“Historic opportunity” in Bangladesh

This is the headline of The Times of India (4 March) and the sub-heading runs thus: “As the battle for Bangladesh’s soul is joined, India must strengthen anti-Jamaat forces”. These titles show what would have been said in the body. The Government of India is being advised that the situation in Bangladesh and the restlessness of the young generation is very good and historic opportunity for India. The Government of India should extend full support to anti-Jamaat forces there and stop Bangladesh at any cost from falling into the hands of Islamic fundamentalists. The future of Bangladesh does not lie in Talibanisation, but in secularism. Khaleda Zia and her Bangladesh National Party will have to be kept from supporting the Jamaat. – Then the same newspaper the very next day (5 March) published an article by a political commentator Sreeram Sundar Chaulia, which is the detail of the idea of this editorial. However, there is a new point in it that the Government of India should have good relations with the opposition parties over there, even with Islamic extremists so that whosoever may emerge as victorious in the next election might not be anti-India. Jamaat-e-Islami has been accepted in the article as an effective power in Bangladesh.

This is the representation of English press
And these two analyses of The Times of India are representing Indian media, particularly English press. The stress of the entire English press is that India should avail herself of the situation prevailing in Bangladesh to stop the Islamists from getting strengthened over there. However, some newspapers are also advising the government to be cautious; they are of the view that direct intervention may promote anti-India feelings there. That is, we should change our strategy. These newspapers have been represented by The Asian Age in its editorial (4 March). The target of English newspapers is apparently Jamaat-e-Islami but the real target is Islam. Whatever abuses editors, reporters, commentators and letter-writers have in their stock, they are using them against the Islamists in the pretext of the terms like “radical Islam, extremist Islam, Taliban, Jamaat-e-Islami and religious fanatics. The utmost effort of Indian media is that the spirit of 1971 war (hatred and enmity) that has been rekindled in Bangladesh should not be dampened. There should not be any talk of Islamic Shari’ah system. Efforts are being made to ignite the Bangla and non-Bangla feelings in the same manner as they had been made during 1971 war.

Is this policy of ours right?
But this attitude of Indian media is in fact the expression of Indian foreign policy and it is evident that this policy must have had the support of America and Israel that do not want Deen and Shari’ah live in the collective life of a Muslim country.
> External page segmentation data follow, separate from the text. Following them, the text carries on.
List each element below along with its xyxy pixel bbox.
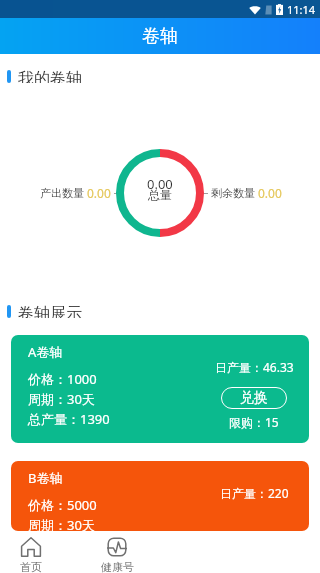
staticText: 限购：15 [229,414,279,430]
button[interactable]: 兑换 [221,387,287,409]
staticText: 价格：1000 [28,370,97,388]
staticText: 11:14 [287,2,316,17]
staticText: 周期：30天 [28,390,95,408]
staticText: 产出数量 [40,186,84,200]
staticText: 卷轴展示 [18,304,82,318]
staticText: 首页 [20,560,42,573]
button[interactable]: 健康号 [62,537,172,573]
staticText: 卷轴 [142,25,178,48]
staticText: B卷轴 [28,469,63,487]
staticText: 兑换 [240,389,268,407]
staticText: 我的卷轴 [18,69,82,83]
button[interactable]: A卷轴 [11,335,309,443]
button[interactable]: B卷轴 [11,461,309,531]
staticText: A卷轴 [28,343,63,361]
staticText: 剩余数量 [211,186,255,200]
staticText: 价格：5000 [28,496,97,514]
button[interactable]: 首页 [0,537,62,573]
staticText: 总量 [148,187,172,202]
staticText: 0.00 [258,185,282,201]
staticText: 日产量：220 [220,485,289,501]
staticText: 0.00 [147,175,173,193]
staticText: 总产量：1390 [28,410,110,428]
staticText: 0.00 [87,185,111,201]
staticText: 日产量：46.33 [215,359,294,375]
staticText: 健康号 [101,560,134,573]
staticText: 周期：30天 [28,516,95,531]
Now the question is whether this foreign policy of ours is right and useful. The experience in Bangladesh in the past itself replies in the negative. The Muslims of Bangladesh are practising. Despite instilling the poison of Bangla nationalism and irreligious secularism in them in 1971 their relation with Islam could not be cut off. – The other point is that every noble person in the world knows that the allegations levelled against the leaders of Jamaat-e-Islami there are baseless, absurd and full of political vendetta and this fact will be known to the world very soon. As for the efforts to establish Islamic life there, the people of that country respect Jamaat-e-Islami despite certain indifferences. Therefore, keeping these realities in view, our government should draw a policy. If a government is formed there on Islamic principles, there is nothing to worry about. That country would establish good relations with our country; and also keep in mind the presence of twenty crore Muslims here.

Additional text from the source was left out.